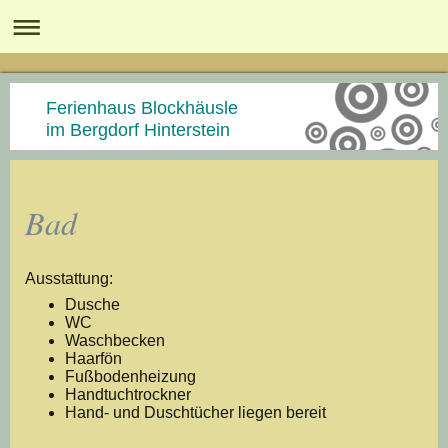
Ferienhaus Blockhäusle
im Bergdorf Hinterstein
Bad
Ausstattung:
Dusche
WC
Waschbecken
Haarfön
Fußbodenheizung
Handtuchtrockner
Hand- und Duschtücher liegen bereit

* * *

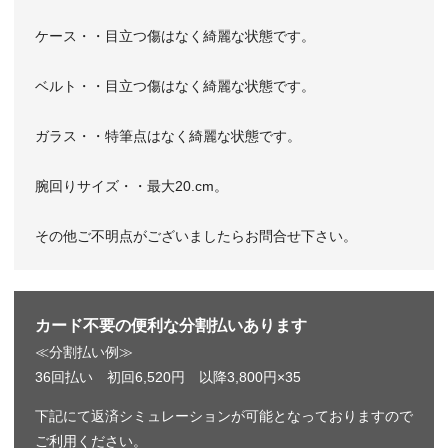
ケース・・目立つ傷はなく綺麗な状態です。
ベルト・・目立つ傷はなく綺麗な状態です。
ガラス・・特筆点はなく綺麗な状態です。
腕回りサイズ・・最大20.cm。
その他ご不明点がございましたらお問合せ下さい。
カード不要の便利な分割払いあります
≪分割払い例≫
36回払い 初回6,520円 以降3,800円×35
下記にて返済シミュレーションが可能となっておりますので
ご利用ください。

» Activity:
Search the material for the string "目立つ傷はなく綺麗な状態です" and return each line that has it.

» Reply to the exercise:
ケース・・目立つ傷はなく綺麗な状態です。
ベルト・・目立つ傷はなく綺麗な状態です。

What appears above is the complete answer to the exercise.